The corporate has joined other automakers in urging the Biden administration to back away from ambitious emissions and fuel economy rules geared toward pushing EVs to two-thirds of the US vehicle market by 2032.
Thus far, GM’s sales and pricing in North America have remained stable. Average selling prices for GM vehicles were $50,750 in the newest quarter, barely down from the previous quarter.
Nonetheless, the automaker said its cost-cutting efforts only “partially offset” higher costs for EV launches, increased warranty expenses and lower pension income within the quarter.
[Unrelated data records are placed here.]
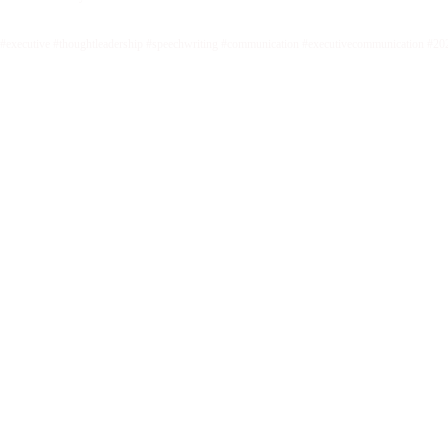
#executive #thoughtleadership #speechwriting #communication #executivecommunication #20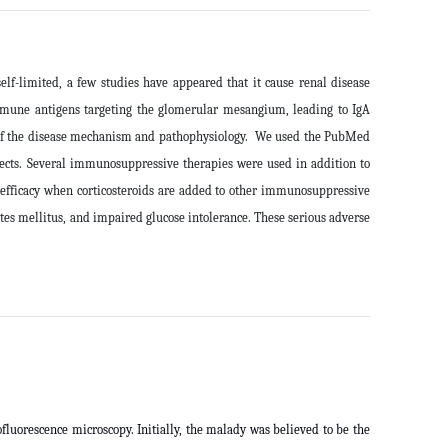
f-limited, a few studies have appeared that it cause renal disease
immune antigens targeting the glomerular mesangium, leading to IgA
ew of the disease mechanism and pathophysiology. We used the PubMed
cts.
Several immunosuppressive therapies were used in addition to
 efficacy when corticosteroids are added to other immunosuppressive
etes mellitus, and impaired glucose intolerance. These serious adverse
fluorescence microscopy. Initially, the malady was believed to be the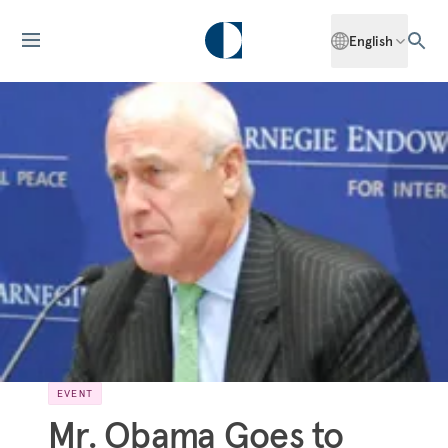
English
EVENT
Mr. Obama Goes to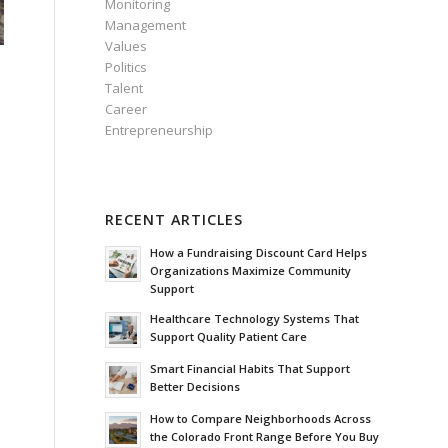
Monitoring
Management
Values
Politics
s
Talent
Career
Entrepreneurship
RECENT ARTICLES
How a Fundraising Discount Card Helps
Organizations Maximize Community
Support
Healthcare Technology Systems That
Support Quality Patient Care
Smart Financial Habits That Support
Better Decisions
How to Compare Neighborhoods Across
the Colorado Front Range Before You Buy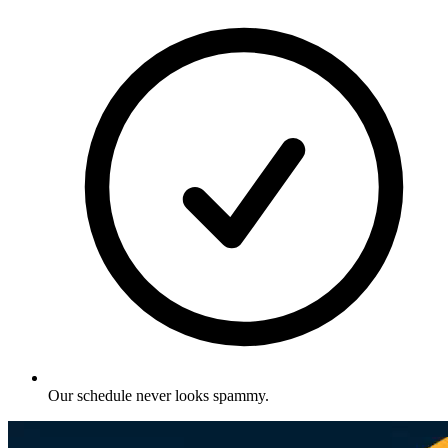
Our schedule never looks spammy
.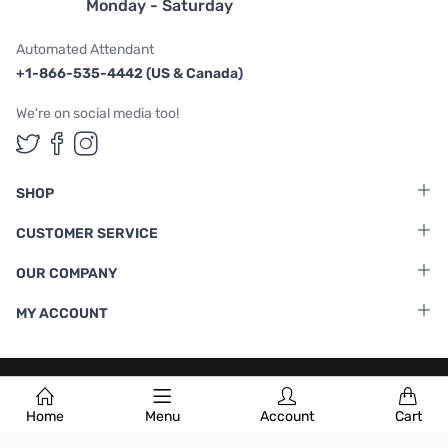
Monday - Saturday
Automated Attendant
+1-866-535-4442 (US & Canada)
We're on social media too!
Follow us on Twitter
Follow us on Facebook
Follow us on Instagram
SHOP
CUSTOMER SERVICE
OUR COMPANY
MY ACCOUNT
Terms & Conditions
|
Privacy Policy
Home
Menu
Account
Cart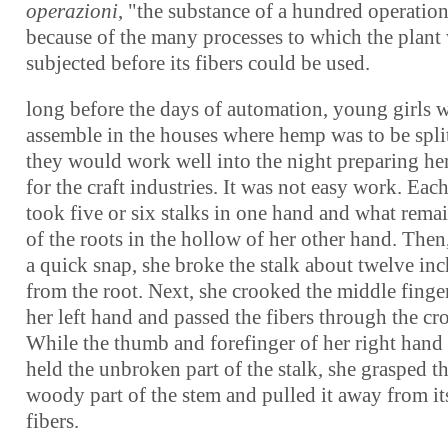
operazioni
, "the substance of a hundred operation
because of the many processes to which the plant
subjected before its fibers could be used.
long before the days of automation, young girls 
assemble in the houses where hemp was to be spli
they would work well into the night preparing h
for the craft industries. It was not easy work. Each
took five or six stalks in one hand and what rema
of the roots in the hollow of her other hand. Then
a quick snap, she broke the stalk about twelve inc
from the root. Next, she crooked the middle finge
her left hand and passed the fibers through the cr
While the thumb and forefinger of her right hand s
held the unbroken part of the stalk, she grasped t
woody part of the stem and pulled it away from it
fibers.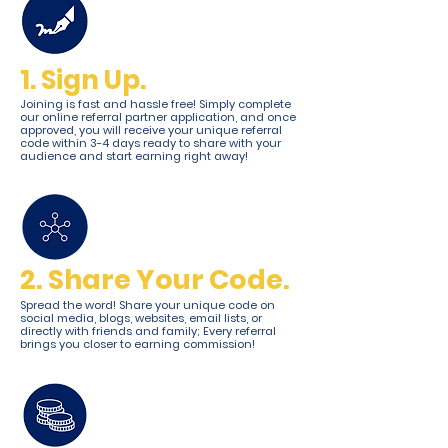
1. Sign Up.
Joining is fast and hassle free! Simply complete
our online referral partner application, and once
approved, you will receive your unique referral
code within 3-4 days ready to share with your
audience and start earning right away!
2. Share Your Code.
Spread the word! Share your unique code on
social media, blogs, websites, email lists, or
directly with friends and family; Every referral
brings you closer to earning commission!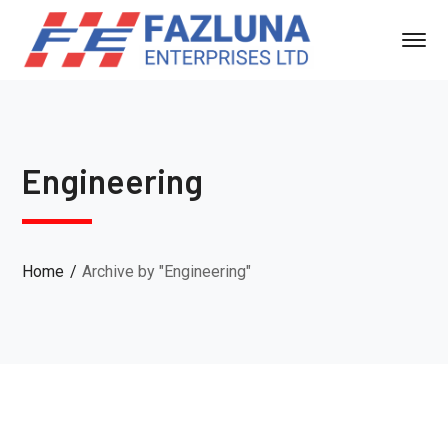
Engineering
Home
Archive by "Engineering"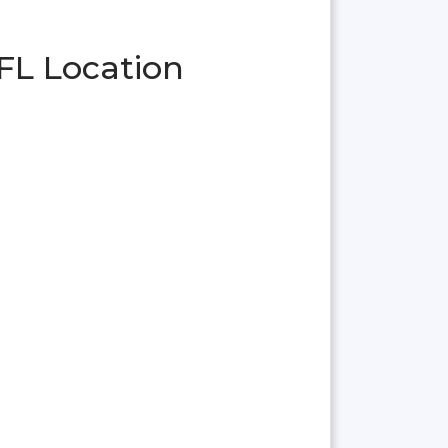
FL Location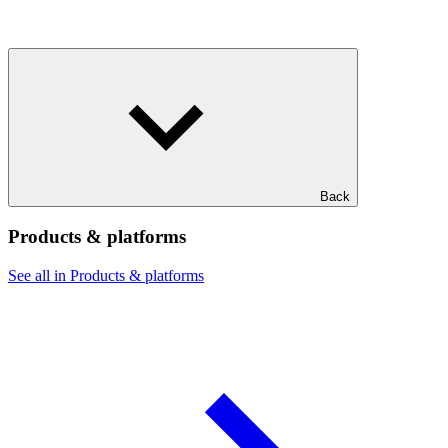
Back
Products & platforms
See all in Products & platforms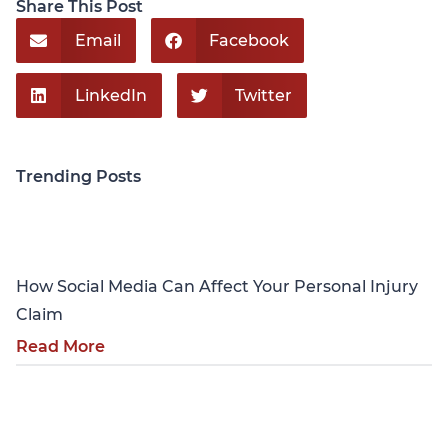
Share This Post
Email
Facebook
LinkedIn
Twitter
Trending Posts
Personal Injury
How Social Media Can Affect Your Personal Injury
Claim
Read More
Personal Injury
Overall, GM said profits for the quarter were pulled down by $1.5 billion because of upper costs and the impact of selling more EVs. Unlike rival Ford, GM doesn’t break out losses from its EV operations.
Jacobson said GM executives are concerned about rising rates of interest in addition to the conflict within the Middle East and whether that would affect consumer behavior. But he didn’t echo Tesla CEO Elon Musk’s pessimism concerning the impact of rising rates of interest on consumer demand.
“What I might let you know is that to date the buyer has held up remarkably well for us as evidenced by the common transaction prices,” Jacobson said.
GM also said losses at its Cruise robotaxi unit widened to $732 million within the quarter. GM said the losses were “in keeping with expectations” as operations expanded to fifteen cities.